Crying Cloud

Mike DeLuca

The Concept of Cloud Adjacency

datacenter.jpg

Several years ago, when we first started theorizing around hybrid cloud, it was clear that to do our definition of hybrid cloud properly, you needed to have a fast, low latency connection between your private cloud and the public clouds you where using. After talking to major enterprise customers we theorized five cases where this type of arrangement made sense, and actually accelerated cloud adoption.

  1. Moving workloads but not data - If you expected to move workloads between cloud providers, and between public and private to take advantage of capacity and price moves, moving the workloads quickly and efficiently meant, in some cases, not moving the data.
  2. Regulatory and Compliance Reasons - For regulatory and compliance reasons, say the data is sensitive and must remain under corporate physical ownership wile at rest, but you still want to use the cloud for apps around that data (including possible front ending it).
  3. Application Support - A case where you have a core application that can’t move to cloud due to support requirements (EPIC Health is an example of this type of application), but you have other surround applications that can move to cloud, but need a fast, low latency connection back to this main application.
  4. Technical Compatibility  - A case where there is a technical requirement, say you need real time storage replication to a DR site, or very high IOPS, and Azure can’t for one reason or another handle the scenario, in this case that data can be placed on a traditional storage infrastructure and presented to the cloud over the high bandwidth low latency connection.
  5. Cost – There are some workloads which today are significantly more expensive to run in cloud then on existing large on premise servers. These are mostly very large compute platforms that scale up rather then out. Especially in cases where a customer already owns this type of equipment and it isn't fully depreciated. Again, it may make sense to run surround systems in public cloud that run on commodity two socket boxes, wile retaining the large 4 socket, high memory instances until fully depreciated.

 

All of these scenarios require a low latency high bandwidth connection to the cloud, as well as a solid connection back to the corporate network. In these cases you have a couple options for getting this type of connection.

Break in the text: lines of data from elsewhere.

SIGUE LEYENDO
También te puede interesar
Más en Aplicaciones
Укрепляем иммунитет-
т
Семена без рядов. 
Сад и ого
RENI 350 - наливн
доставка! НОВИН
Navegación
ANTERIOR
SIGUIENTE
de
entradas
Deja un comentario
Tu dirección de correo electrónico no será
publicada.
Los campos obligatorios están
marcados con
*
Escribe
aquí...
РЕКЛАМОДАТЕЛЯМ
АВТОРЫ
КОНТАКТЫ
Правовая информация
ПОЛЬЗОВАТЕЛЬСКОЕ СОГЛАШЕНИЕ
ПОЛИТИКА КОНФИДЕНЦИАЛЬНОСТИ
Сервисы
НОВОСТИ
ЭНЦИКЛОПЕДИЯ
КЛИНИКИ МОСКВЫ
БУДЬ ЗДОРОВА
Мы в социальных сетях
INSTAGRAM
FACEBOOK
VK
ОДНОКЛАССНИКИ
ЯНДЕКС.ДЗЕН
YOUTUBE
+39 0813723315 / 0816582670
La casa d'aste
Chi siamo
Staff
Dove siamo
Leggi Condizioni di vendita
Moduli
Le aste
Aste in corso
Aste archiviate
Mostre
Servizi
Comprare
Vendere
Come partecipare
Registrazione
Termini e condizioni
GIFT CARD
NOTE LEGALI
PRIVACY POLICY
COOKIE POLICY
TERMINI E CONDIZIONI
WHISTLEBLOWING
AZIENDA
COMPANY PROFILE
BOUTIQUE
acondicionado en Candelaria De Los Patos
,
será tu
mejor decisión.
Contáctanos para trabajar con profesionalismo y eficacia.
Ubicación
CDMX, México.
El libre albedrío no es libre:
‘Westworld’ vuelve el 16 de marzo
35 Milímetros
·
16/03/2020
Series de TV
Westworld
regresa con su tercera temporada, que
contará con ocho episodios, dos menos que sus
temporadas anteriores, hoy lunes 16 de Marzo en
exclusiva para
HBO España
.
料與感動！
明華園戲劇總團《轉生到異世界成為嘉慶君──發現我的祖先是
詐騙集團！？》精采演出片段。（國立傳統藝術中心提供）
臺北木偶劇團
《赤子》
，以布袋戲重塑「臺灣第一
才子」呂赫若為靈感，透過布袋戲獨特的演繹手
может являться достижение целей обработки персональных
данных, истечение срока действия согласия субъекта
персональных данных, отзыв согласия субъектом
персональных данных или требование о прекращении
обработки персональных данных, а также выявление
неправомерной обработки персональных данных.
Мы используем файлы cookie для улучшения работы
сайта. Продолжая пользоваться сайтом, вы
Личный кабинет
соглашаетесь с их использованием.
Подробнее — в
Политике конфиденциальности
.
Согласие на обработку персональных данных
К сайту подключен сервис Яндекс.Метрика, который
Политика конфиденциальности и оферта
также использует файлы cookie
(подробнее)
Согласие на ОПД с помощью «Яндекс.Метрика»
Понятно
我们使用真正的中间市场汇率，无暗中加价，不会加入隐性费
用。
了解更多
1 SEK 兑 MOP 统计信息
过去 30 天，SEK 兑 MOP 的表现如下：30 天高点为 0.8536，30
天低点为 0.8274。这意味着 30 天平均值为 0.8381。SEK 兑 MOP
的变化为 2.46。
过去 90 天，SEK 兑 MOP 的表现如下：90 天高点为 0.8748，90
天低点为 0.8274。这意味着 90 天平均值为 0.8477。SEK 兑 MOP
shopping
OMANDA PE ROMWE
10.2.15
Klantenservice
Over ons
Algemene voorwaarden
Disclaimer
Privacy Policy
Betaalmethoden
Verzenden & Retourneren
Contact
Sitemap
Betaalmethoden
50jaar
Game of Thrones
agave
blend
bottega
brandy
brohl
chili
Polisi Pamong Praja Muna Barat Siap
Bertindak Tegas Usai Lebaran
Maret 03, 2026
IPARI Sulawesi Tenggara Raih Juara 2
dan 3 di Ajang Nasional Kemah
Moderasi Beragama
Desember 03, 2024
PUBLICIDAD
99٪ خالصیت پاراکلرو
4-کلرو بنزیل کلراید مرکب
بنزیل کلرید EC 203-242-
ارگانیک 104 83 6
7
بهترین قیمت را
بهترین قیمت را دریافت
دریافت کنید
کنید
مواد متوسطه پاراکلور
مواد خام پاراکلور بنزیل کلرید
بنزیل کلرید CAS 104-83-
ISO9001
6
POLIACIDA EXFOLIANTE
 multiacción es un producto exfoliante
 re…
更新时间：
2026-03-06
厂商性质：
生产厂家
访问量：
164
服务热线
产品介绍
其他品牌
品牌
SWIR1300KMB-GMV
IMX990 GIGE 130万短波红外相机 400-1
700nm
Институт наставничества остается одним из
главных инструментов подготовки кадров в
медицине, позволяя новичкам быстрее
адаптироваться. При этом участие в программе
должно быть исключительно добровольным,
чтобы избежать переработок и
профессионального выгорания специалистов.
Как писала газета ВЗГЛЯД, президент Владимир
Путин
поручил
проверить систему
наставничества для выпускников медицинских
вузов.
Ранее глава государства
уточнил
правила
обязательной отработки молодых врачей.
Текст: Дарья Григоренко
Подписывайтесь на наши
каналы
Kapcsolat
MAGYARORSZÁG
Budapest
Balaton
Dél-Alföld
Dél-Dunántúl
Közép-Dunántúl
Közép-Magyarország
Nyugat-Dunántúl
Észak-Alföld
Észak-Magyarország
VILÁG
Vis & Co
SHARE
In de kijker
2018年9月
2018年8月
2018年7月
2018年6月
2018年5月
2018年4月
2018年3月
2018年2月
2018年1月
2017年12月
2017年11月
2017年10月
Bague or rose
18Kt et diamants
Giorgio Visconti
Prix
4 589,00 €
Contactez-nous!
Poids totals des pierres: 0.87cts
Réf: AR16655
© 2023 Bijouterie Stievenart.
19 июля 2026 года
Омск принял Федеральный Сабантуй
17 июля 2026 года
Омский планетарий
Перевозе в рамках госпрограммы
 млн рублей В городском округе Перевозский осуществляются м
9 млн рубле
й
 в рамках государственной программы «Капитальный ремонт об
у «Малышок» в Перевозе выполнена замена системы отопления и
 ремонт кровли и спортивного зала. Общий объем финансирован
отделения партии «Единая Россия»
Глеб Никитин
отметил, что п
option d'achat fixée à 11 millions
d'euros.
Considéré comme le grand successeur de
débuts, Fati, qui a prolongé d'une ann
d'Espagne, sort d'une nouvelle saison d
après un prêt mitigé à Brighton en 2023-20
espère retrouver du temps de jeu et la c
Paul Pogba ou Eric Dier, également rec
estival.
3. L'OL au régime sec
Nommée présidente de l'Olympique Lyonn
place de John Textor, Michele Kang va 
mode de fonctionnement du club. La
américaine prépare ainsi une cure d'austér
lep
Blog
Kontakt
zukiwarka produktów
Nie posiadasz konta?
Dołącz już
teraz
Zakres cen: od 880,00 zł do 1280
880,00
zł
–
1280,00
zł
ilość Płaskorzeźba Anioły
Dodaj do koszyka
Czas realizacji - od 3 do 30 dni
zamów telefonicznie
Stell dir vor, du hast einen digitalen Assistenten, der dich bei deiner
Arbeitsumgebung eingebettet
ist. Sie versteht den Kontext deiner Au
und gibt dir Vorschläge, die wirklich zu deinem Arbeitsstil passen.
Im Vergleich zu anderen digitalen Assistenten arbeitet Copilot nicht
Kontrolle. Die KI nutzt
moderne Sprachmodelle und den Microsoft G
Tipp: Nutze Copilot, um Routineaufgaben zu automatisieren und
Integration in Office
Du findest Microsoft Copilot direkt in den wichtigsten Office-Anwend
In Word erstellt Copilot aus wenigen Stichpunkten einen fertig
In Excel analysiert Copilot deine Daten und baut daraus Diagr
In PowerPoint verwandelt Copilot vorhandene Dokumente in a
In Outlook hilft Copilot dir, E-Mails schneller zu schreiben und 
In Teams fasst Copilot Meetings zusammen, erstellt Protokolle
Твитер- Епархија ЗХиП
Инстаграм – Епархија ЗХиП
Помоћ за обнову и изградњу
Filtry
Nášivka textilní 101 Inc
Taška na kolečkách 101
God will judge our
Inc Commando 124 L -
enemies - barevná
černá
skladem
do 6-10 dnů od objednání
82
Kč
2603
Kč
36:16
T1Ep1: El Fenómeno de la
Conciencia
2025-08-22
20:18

  1. Place the equipment into your own datacenter, and buy high bandwidth Azure express route and if needed Amazon Direct Connect connections from an established Carrier like AT&T, Level3, Verizon, etc.
  2. Place the equipment into a carrier colocation facility and create a high bandwidth connection from there back to your premise. This places the equipment closer to the cloud but introduces latency between you and the equipment. This works because most applications assume latency between the user and the application, but are far less tolerant of latency between the application tier and the database tier or between the database and its underlying storage. Additionally you can place a traditional WAN Accelerator (Riverbed or the like) on the link between the colocation facility and your premise.

 

For simply connecting your network to Azure, both options work equally well. If you have one of the 5 scenarios above however, the later options (colocation) is better. Depending on the colocation provider, the latency will be low to very low (2-40ms depending on location). All of the major carriers offer a colocation arrangement that is close to the cloud edge. At Avanade, I run a fairly large hybrid cloud lab environment, which allows us to perform real world testing and demonstrations of these concepts. In our case we’ve chosen to host the lab in one of these colocation providers, Equinix. Equinix has an interesting story in that they are a carrier neutral facility. In other words, they run the datacenter and provide a brokerage (The Cloud Exchange), but don’t actually sell private line circuits. You connect thru their brokerage directly to the other party. This is interesting because it means I don’t pay for a 10gig local loop fee, i simply pay for access to the exchange. Right now I buy 2 10gig ports to the exchange, and over those I have 10gigs of express route and 10 gigs of Amazon Direct connect delivered to my edge routers. The latency to a VM running within my private cloud in the lab and a VM in Amazon or azure is sub 2ms. This is incredibly fast. Fast enough to allow me to showcase each of the above scenarios.

 

We routinely move workloads between providers without moving the underlying data by presenting the data disks over iscsi from our Netapp FAS to the VM running at the cloud provider. When we move the VM, we migrate the OS and system state, but the data disk is simply detached and reattached at the new location. This is possible due to the low latency connection and is a capability that Netapp sells as Netapp Private Storage or NPS. This capability is also useful for the regulatory story of keeping data at rest under our control. The data doesn't live in the cloud provider and we can physically pinpoint its location at all times. Further this meets some of the technical compatibility scenario. Because my data is back ended on a capable SAN with proper SAN based replication and performance characteristics, I can run workloads that I may not otherwise have been able to run in cloud due to IOPS, cost for performance or feature challenges with cloud storage.

 

Second, I have compute located in this adjacent space, some of this compute are very large multi TB of RAM, quad socket machines running very large line of business applications. In this case those LOB applications have considerable surround applications that can run just fine on public cloud compute, but this big one isn’t cost effective to run on public cloud since I've already invested in this hardware. Or perhaps I’m not allowed to move it to public due to support constraints. Another example of this is non x86 based platforms. Lets say I have an IBM POWER or mainframe platform. I don’t want to retire it or re platform it due to cost, but I have a number of x86 based surround applications that I’d like to move to cloud. I can place my mainframe within the cloud adjacent space, and access those resources as if they too were running in the public cloud.

 

As you can see, cloud adjacent space opens up a number of truly hybrid scenarios. We’re big supporters of the concept when it makes sense, and wile there are complexities, it can easily unlock move additional workloads to public cloud.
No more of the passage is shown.